Work to complete —
If a record holds a picture, please leave the picture out and copy the rest of the record exactly.

Data for the task section start

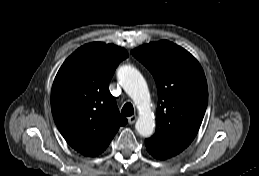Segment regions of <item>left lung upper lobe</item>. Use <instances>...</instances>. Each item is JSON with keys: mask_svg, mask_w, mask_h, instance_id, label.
Here are the masks:
<instances>
[{"mask_svg": "<svg viewBox=\"0 0 259 176\" xmlns=\"http://www.w3.org/2000/svg\"><path fill=\"white\" fill-rule=\"evenodd\" d=\"M131 53L152 73L158 90L156 132L145 140L147 151L168 159L182 152L200 128L208 102L205 74L188 51L166 40Z\"/></svg>", "mask_w": 259, "mask_h": 176, "instance_id": "obj_1", "label": "left lung upper lobe"}]
</instances>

Data for the task section end

Written answer —
Segment regions of <item>left lung upper lobe</item>. Use <instances>...</instances>. Each item is JSON with keys: mask_svg, mask_w, mask_h, instance_id, label.
Here are the masks:
<instances>
[{"mask_svg": "<svg viewBox=\"0 0 259 176\" xmlns=\"http://www.w3.org/2000/svg\"><path fill=\"white\" fill-rule=\"evenodd\" d=\"M131 53L152 73L158 90L156 132L145 140L147 151L168 159L182 152L200 128L208 102L205 74L188 51L166 40Z\"/></svg>", "mask_w": 259, "mask_h": 176, "instance_id": "obj_1", "label": "left lung upper lobe"}]
</instances>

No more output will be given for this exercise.